====== Excerpted data ======
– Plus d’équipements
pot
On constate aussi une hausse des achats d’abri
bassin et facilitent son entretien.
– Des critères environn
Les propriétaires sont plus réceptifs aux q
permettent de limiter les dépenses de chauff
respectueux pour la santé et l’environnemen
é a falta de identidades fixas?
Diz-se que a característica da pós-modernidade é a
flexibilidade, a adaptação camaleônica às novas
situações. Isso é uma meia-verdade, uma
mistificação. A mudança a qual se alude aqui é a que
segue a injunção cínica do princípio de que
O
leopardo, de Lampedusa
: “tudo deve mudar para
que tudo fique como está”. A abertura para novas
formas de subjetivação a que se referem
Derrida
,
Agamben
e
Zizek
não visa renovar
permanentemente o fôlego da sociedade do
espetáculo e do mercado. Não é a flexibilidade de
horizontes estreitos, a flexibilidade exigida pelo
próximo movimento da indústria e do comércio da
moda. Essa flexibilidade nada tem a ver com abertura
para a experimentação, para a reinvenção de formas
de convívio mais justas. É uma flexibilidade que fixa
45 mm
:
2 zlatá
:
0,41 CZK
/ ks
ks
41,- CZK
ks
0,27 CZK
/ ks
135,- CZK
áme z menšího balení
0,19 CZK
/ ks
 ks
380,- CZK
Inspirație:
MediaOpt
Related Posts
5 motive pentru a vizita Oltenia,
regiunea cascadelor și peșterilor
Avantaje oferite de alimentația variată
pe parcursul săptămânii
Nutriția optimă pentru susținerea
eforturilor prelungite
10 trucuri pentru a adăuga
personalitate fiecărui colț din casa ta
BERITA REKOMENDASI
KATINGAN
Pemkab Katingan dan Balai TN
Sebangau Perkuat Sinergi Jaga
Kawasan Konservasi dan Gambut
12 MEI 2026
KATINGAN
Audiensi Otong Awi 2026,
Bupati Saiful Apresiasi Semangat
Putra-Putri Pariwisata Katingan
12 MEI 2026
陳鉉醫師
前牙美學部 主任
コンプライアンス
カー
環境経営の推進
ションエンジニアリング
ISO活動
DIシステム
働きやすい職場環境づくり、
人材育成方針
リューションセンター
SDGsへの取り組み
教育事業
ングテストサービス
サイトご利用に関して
======
Problem statement
Copy every line of the material above in which the string "pentru" can be found.

Exercise answer
5 motive pentru a vizita Oltenia,
Nutriția optimă pentru susținerea
10 trucuri pentru a adăuga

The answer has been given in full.